American rifle shooter

Danielle Fong (born August 3, 1991) is an American rifle shooter who represented the United States at the 2008 Summer Paralympics. She is a holder of two USA Shooting national records and four NRA national records.

==Early life and education==
Fong was born with cerebral palsy in 1991 and grew up on the Upper East Side of Manhattan. She attended the Hewitt School from Kindergarten to 12th grade. She was a four-year captain of the school's Future Problem Solvers' team that represented New York State in national competition for six consecutive years. She was also an avid sportswoman, and was a member of the school's track and field, cross-country, volleyball, and swimming teams. She was the Hewitt Middle School's Most Improved Athlete. Fong was a three-time captain and MVP of the high school swimming team, and in her senior year was named to the Athletic Association of Independent Schools (AAIS) coaches all star team.

She attended Barnard College at Columbia University in New York City, where she studied political science.

==Shooting sport career==
Since beginning the sport, Fong has employed many high-level coaches, including Michele Makucevich, Janet Raab, Marcus Raab, and Chuck Meyer. Her current coach is Olympic silver medalist Bob Foth.

Fong was a member of the U.S. Paralympic Team (Beijing, 2008). She competed in the Women's R2-10 m air rifle standing SH1 and Women's R8-50 m sport rifle 3x20 SH1 events.

Fong was a member of the United States Paralympic World Championships Team in 2006 and 2010. She has been a member of the Paralympic World Cup Team since 2006.

She placed 5th in prone smallbore rifle at the 2010 IPC Shooting World Championships in Zagreb, Croatia. She also won two silver medals at the Alicante World Cup 2009, and 2 golds and a silver medal as a member of the junior team at the Championships of the Americas.
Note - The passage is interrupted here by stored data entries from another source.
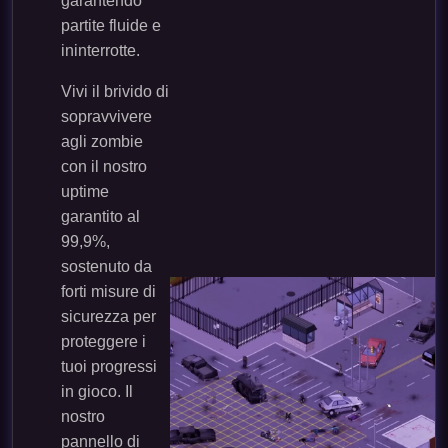
garantendo
partite fluide e
ininterrotte.
Vivi il brivido di
sopravvivere
agli zombie
con il nostro
uptime
garantito al
99,9%,
sostenuto da
forti misure di
sicurezza per
proteggere i
tuoi progressi
in gioco. Il
nostro
pannello di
She is a holder of six national records: two USA Shooting national records (three-person team record for junior and women for 50 ft prone), and four NRA national records (Four person team 120 shots three position conventional outdoors 50 yards open and civilian, and 120 shots three position 50 meters open and civilian).

==Family==
Fong began rifle shooting with her sisters and father as a family sport. Her older sister, Abigail Fong, is a past National Champion in rifle shooting and is currently a resident athlete at the US Olympic Training Center in Colorado Springs. Her sister Sandra Fong represented the United States at the Beijing Olympics, and was a member of the US women's team that won the team world championship and broke the world record at the 2010 World Championships in Munich.